Union leaders and doctors have brought oxygen to the protest sites, and have even set up a vaccination centre offering the Covid-19 vaccine to demonstrators. With the farmers refusing to cave and the Supreme Court showing little inclination to lift its stay on the laws, the government may have few options left at hand. But the ongoing devastation of the pandemic is hitting farmers hard.

‘The issues that farmers had raised in protest about the growing insecurity in their livelihoods have only deepened and worsened since the protests began in fall 2020,’ says Sanjay Ruparelia, the Jarislowsky Democracy Chair at Ryerson University. ‘Farmers were protesting because they felt that the laws as they had been designed left them incredibly vulnerable to big corporations and agribusiness. There were big concerns for indebtedness.’
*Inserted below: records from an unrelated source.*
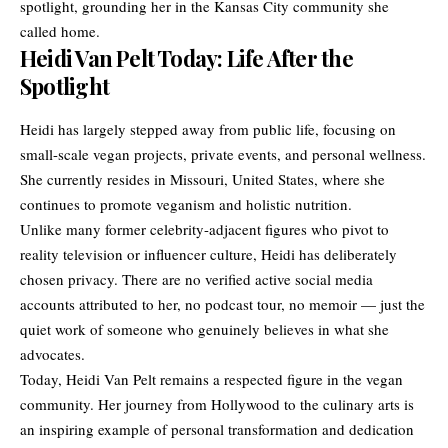
spotlight, grounding her in the Kansas City community she
called home.
Heidi Van Pelt Today: Life After the
Spotlight
Heidi has largely stepped away from public life, focusing on
small-scale vegan projects, private events, and personal wellness.
She currently resides in Missouri, United States, where she
continues to promote veganism and holistic nutrition.
Unlike many former celebrity-adjacent figures who pivot to
reality television or influencer culture, Heidi has deliberately
chosen privacy. There are no verified active social media
accounts attributed to her, no podcast tour, no memoir — just the
quiet work of someone who genuinely believes in what she
advocates.
Today, Heidi Van Pelt remains a respected figure in the vegan
community. Her journey from Hollywood to the culinary arts is
an inspiring example of personal transformation and dedication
‘All those circumstances remain the same but they are in a much more acute situation now,’ explains Ruparelia. ‘The Indian economy contracted 8–10% last year in the first wave. The second wave is decimating the economy and particularly it will decimate the rural economy – it’s creeping into the countryside. No one knows the real figure but experts estimate it’s five to ten times higher.

He adds that in rural India, particularly in the northern states, ‘public health infrastructure was extremely weak even before the pandemic. Now, with the pandemic hitting cities, we’re seeing mass migration of seasonal workers back to villages. People are bracing for even worse scenes than what we’ve seen in past weeks. The state of agriculture will take a very big hit.’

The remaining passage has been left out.